Air Defense Identification Zones in the East China Sea

An Air Defense Identification Zone, or ADIZ, is different from "airspace." As defined by international law, airspace comprises the sky above a territory plus 12 nautical miles (22 kilometers) of coastal waterway. An ADIZ is a unilateral means for a country to identify and monitor aircraft approaching its territory and its more formally defined airspace.

Recently, China's Ministry of Defense announced that it was establishing an ADIZ above the contested Senkaku/Diaoyu island chain in the East China Sea, essentially to justify Beijing's air force activities there. Challenges to the rules and angry rhetoric, particularly from Japan and the United States, immediately followed China's declaration. Japan insisted it would not stop its own patrols in the airspace and forced its commercial airlines to disregard China's flight rule.

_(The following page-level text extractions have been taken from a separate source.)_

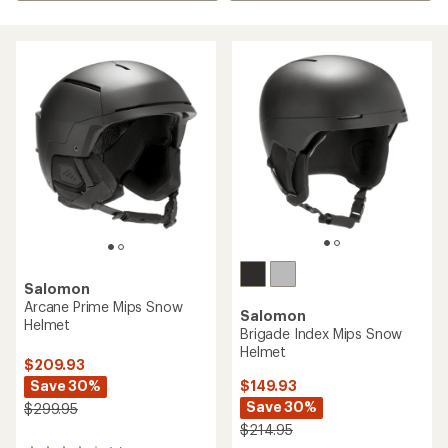
Salomon
Arcane Prime Mips Snow
Salomon
Helmet
Brigade Index Mips Snow
Helmet
$209.93
Save 30%
$149.93
Save 30%
$299.95
$214.95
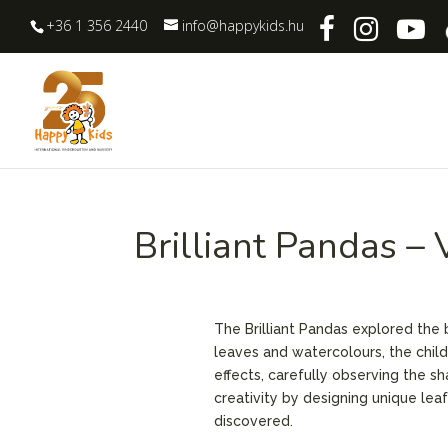
+36 1 356 2440
info@happykids.hu
Brilliant Pandas –
The Brilliant Pandas explored the be
leaves and watercolours, the chil
effects, carefully observing the s
creativity by designing unique lea
discovered.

The zone, which falls on the eastern fringe of China's claimed exclusive economic zone, overlaps Japan's own newly extended ADIZ, parts of the South Korean island of Jeju and Taiwan's ADIZ. Most important, the ADIZ covers potentially rich natural gas fields that surround the Senkaku/Diaoyu islands, which Japan claims as it own.

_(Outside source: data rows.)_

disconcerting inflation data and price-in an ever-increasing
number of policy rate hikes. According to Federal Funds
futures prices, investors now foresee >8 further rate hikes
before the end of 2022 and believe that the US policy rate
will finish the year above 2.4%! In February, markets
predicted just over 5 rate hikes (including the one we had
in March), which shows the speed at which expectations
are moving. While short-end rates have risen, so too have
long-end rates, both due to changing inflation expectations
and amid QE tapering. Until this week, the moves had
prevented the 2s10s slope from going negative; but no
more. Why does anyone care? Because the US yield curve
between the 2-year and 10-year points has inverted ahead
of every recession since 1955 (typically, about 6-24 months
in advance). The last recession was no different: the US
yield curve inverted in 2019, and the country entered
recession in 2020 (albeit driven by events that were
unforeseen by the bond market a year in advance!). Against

China established these kinds of zones much more slowly than many other countries, including the United States and regional rivals Japan and Vietnam. Tokyo established its ADIZ in 1969 and has repeatedly extended its boundaries. Responding to China's growing military assertiveness, Japan unilaterally extended its ADIZ 22 kilometers westward in June; it now lies 130 kilometers off the Chinese mainland at its closest point. This goes beyond the currently disputed area and overlaps Taiwan's ADIZ. While China's new ADIZ has not gone beyond international norms, the fact that it overlaps those of three other countries is considered provocative.